Have you ever been called by a prospective recruiter for a new opportunity?
Have you responded / called them back?
How have you responded – courteously or with an air of arrogance?
How have you managed the current and future opportunities?
ONE: You may be known to the hiring manager – who respects the recruiter
When a recruiter calls you directly, it may be that you are being ‘tapped’ on behalf of a hiring manager who knows you personally or professionally – but their identity must remain confidential (at least in the early stages). Or you have been recommended by an ex colleague who has worked with you. So you want to ensure any feedback they receive is positive. You may also be on the recruiters database – which means they’ll also be adding notes regarding the conversation. How you handle this call may impact your future career opportunities both with the hiring manager and the recruiter and the company they work for. Word gets around!
TWO: Bank the call
So – you may not be looking for a new opportunity right now, or you may have only just started a new role, in which case it wouldn’t be appropriate to change too quickly. But the fact is, somewhere down the track you may need the services of that recruiter again. Or the hiring manager may be your next opportunity in waiting. So record the details and keep in touch. Laying the foundations for your next role doesn’t start when you’re ready to start your search. You plan way ahead – and that means cultivating relationships.
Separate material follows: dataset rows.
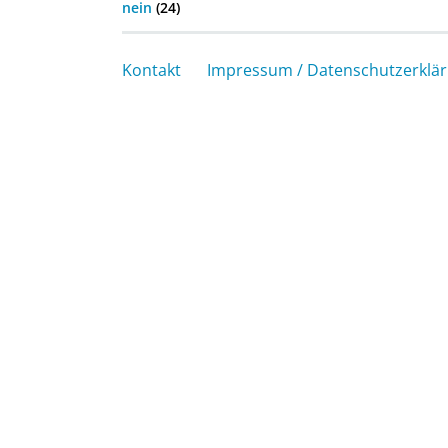
nein
(24)
Kontakt
Impressum / Datenschutzerklä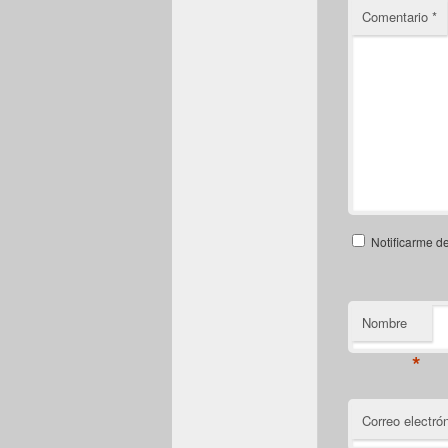
Comentario
*
Notificarme d
Nombre
*
Correo electró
THREE: Recruiter / Candidate etiquette
Some recruiter(s) may have rubbed you up the wrong way in the past (chances are!), however you’d be naive to put all recruiters in the same basket. So be respectful, whatever the situation.
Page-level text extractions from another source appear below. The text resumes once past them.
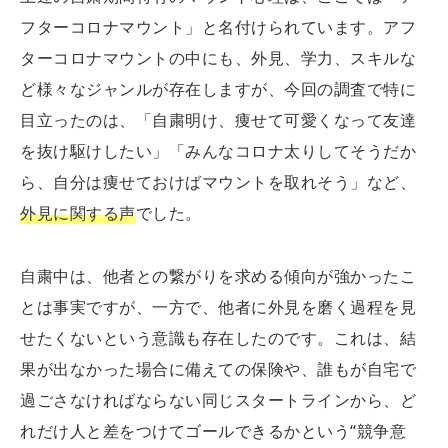
フターコロナマウント」と名付けられています。アフ
ターコロナマウントの中にも、外見、学力、スキルな
ど様々なジャンルが存在しますが、今回の調査で特に
目立ったのは、「自粛明け、痩せて可愛くなって友達
を抜け駆けしたい」「みんなコロナ太りしてそうだか
ら、自分は痩せておけばマウントを取れそう」など、
外見に関する声
でした。
自粛中は、他者との繋がりを求める傾向が強かったこ
とは事実ですが、一方で、他者に外見を磨く過程を見
せたくないという意識も存在したのです。これは、結
果が出なかった場合に備えての保険や、誰もが自宅で
過ごさなければならない同じスタートラインから、ど
れだけ人と差をつけてゴールできるかという“競争意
So how do you work with recruiters?
- It’s a two way street. Be professional, courteous and respectful. If the recruiter is not the same, don’t follow their suit.
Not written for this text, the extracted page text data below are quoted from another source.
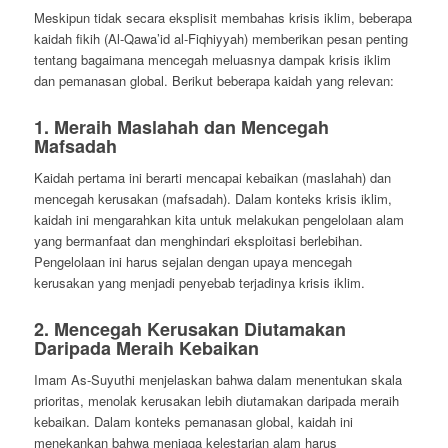
Meskipun tidak secara eksplisit membahas krisis iklim, beberapa
kaidah fikih (Al-Qawa’id al-Fiqhiyyah) memberikan pesan penting
tentang bagaimana mencegah meluasnya dampak krisis iklim
dan pemanasan global. Berikut beberapa kaidah yang relevan:
1.
Meraih Maslahah dan Mencegah
Mafsadah
Kaidah pertama ini berarti mencapai kebaikan (maslahah) dan
mencegah kerusakan (mafsadah). Dalam konteks krisis iklim,
kaidah ini mengarahkan kita untuk melakukan pengelolaan alam
yang bermanfaat dan menghindari eksploitasi berlebihan.
Pengelolaan ini harus sejalan dengan upaya mencegah
kerusakan yang menjadi penyebab terjadinya krisis iklim.
2.
Mencegah Kerusakan Diutamakan
Daripada Meraih Kebaikan
Imam As-Suyuthi menjelaskan bahwa dalam menentukan skala
prioritas, menolak kerusakan lebih diutamakan daripada meraih
kebaikan. Dalam konteks pemanasan global, kaidah ini
menekankan bahwa menjaga kelestarian alam harus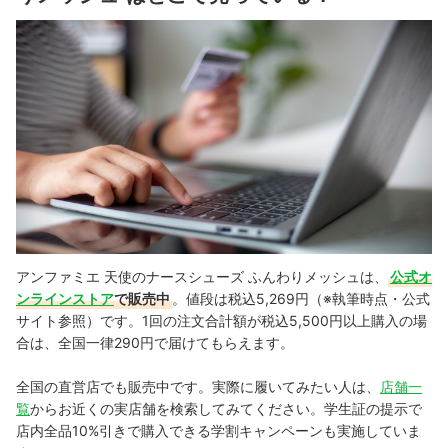
アンファミエ 天使のナースシューズ ふんわりメッシュは、
公式オ
ンラインストア
で販売中
。値段は税込5,269円（※執筆時点・公式
サイト参照）です。1回の注文合計額が税込5,500円以上購入の場
合は、全国一律290円で届けてもらえます。
全国の直営店でも販売中です。実際に履いてみたい人は、
店舗一
覧
からお近くの実店舗を検索してみてください。学生証の提示で
店内全品10%引きで購入できる学割キャンペーンも実施していま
- Ask the recruiter how they came across your name and what made them call you.
- Listen and act interested – even if you’re not totally up for a conversation. Give the recruiter time to explain – or you may miss an opportunity (now and/or in the future)
- Respond to requests positively. That doesn’t mean you have to agree to everything. Be polite.
- When declining an opportunity – be gracious. Thank the recruiter for thinking of you.
FOUR: Set and Manage Expectations
- Set the protocols for your working relationship up front
- Agree communication methods
- Retain control over your CV
- Remove any ambiguity in your expectations for a new role
- Remember to update the recruiter with any changes to your situation
FIVE: Keep Your Referee’s Accessible
- Set communication protocols with the recruiter
- Confirm the best time to call your referees
- Keep your referees briefed on the role at hand
- Update the recruiter with any change in referee contact details
- Ensure the referee’s provided are relevant (seek guidance from the recruiter)
So, in summary; The professional recruiter has a job to do. It’s one that requires resilience, fortitude and not a small amount of humanity. So help them out – and yourself, by being the best candidate you know you can be.